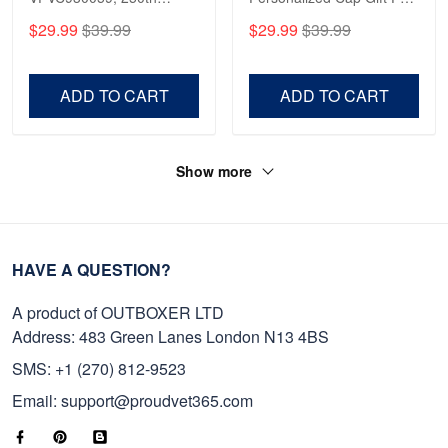
Anniversary Marine Corps
Gift For Veterans Day,
$29.99
$39.99
$29.99
$39.99
Shirt, Gifts For Marine
Father's Day, Memorial
Veteran, Gifts On Father's
Day VPVC0011
Day, Veterans Day.
ADD TO CART
ADD TO CART
Show more
HAVE A QUESTION?
A product of OUTBOXER LTD
Address: 483 Green Lanes London N13 4BS
SMS: +1 (270) 812-9523
Email: support@proudvet365.com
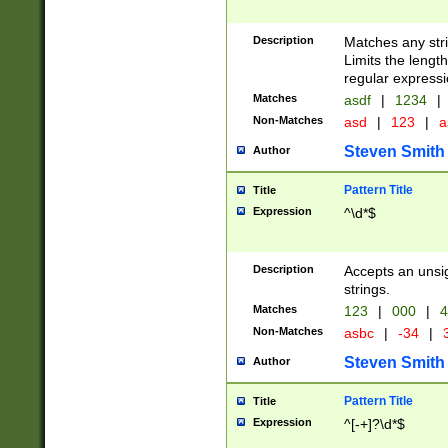
Description
Matches any stri
Limits the length
regular expressi
Matches
asdf
|
1234
|
Non-Matches
asd
|
123
|
a
Steven Smith
Author
Pattern Title
Title
Expression
^\d*$
Description
Accepts an unsi
strings.
Matches
123
|
000
|
4
Non-Matches
asbc
|
-34
|
3
Steven Smith
Author
Pattern Title
Title
Expression
^[-+]?\d*$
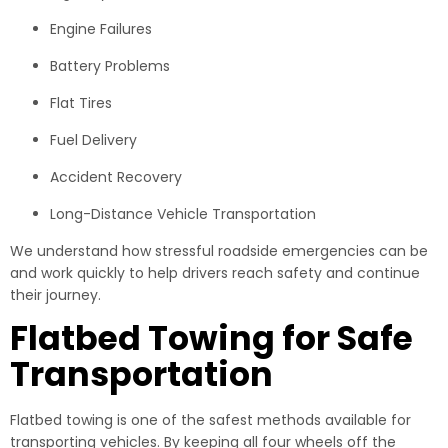
Engine Failures
Battery Problems
Flat Tires
Fuel Delivery
Accident Recovery
Long-Distance Vehicle Transportation
We understand how stressful roadside emergencies can be
and work quickly to help drivers reach safety and continue
their journey.
Flatbed Towing for Safe
Transportation
Flatbed towing is one of the safest methods available for
transporting vehicles. By keeping all four wheels off the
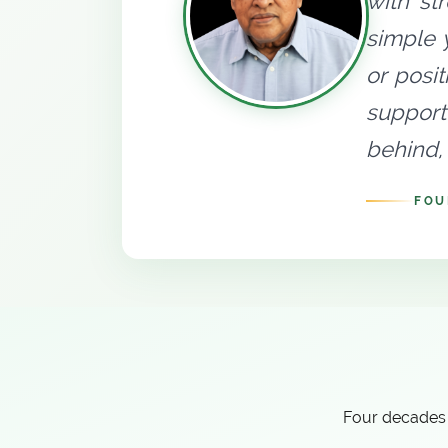
with st
simple 
or posi
support
behind, 
FOU
Four decades 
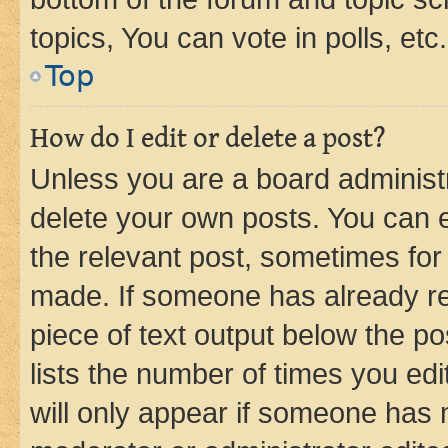
topics, You can vote in polls, etc.
Top
How do I edit or delete a post?
Unless you are a board administr
delete your own posts. You can ed
the relevant post, sometimes for 
made. If someone has already repl
piece of text output below the po
lists the number of times you edi
will only appear if someone has ma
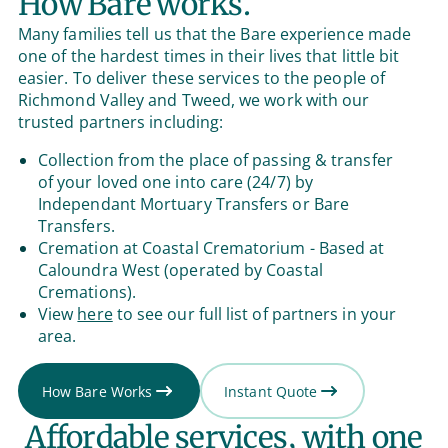
How Bare works.
Many families tell us that the Bare experience made
one of the hardest times in their lives that little bit
easier. To deliver these services to the people of
Richmond Valley and Tweed, we work with our
trusted partners including:
Collection from the place of passing & transfer
of your loved one into care (24/7) by
Independant Mortuary Transfers or Bare
Transfers.
Cremation at Coastal Crematorium - Based at
Caloundra West (operated by Coastal
Cremations).
View
here
to see our full list of partners in your
area.
How Bare Works
Instant Quote
Affordable services, with one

———

Return a copy of each line in the records above that has "Transfers" in it.

Independant Mortuary Transfers or Bare
Transfers.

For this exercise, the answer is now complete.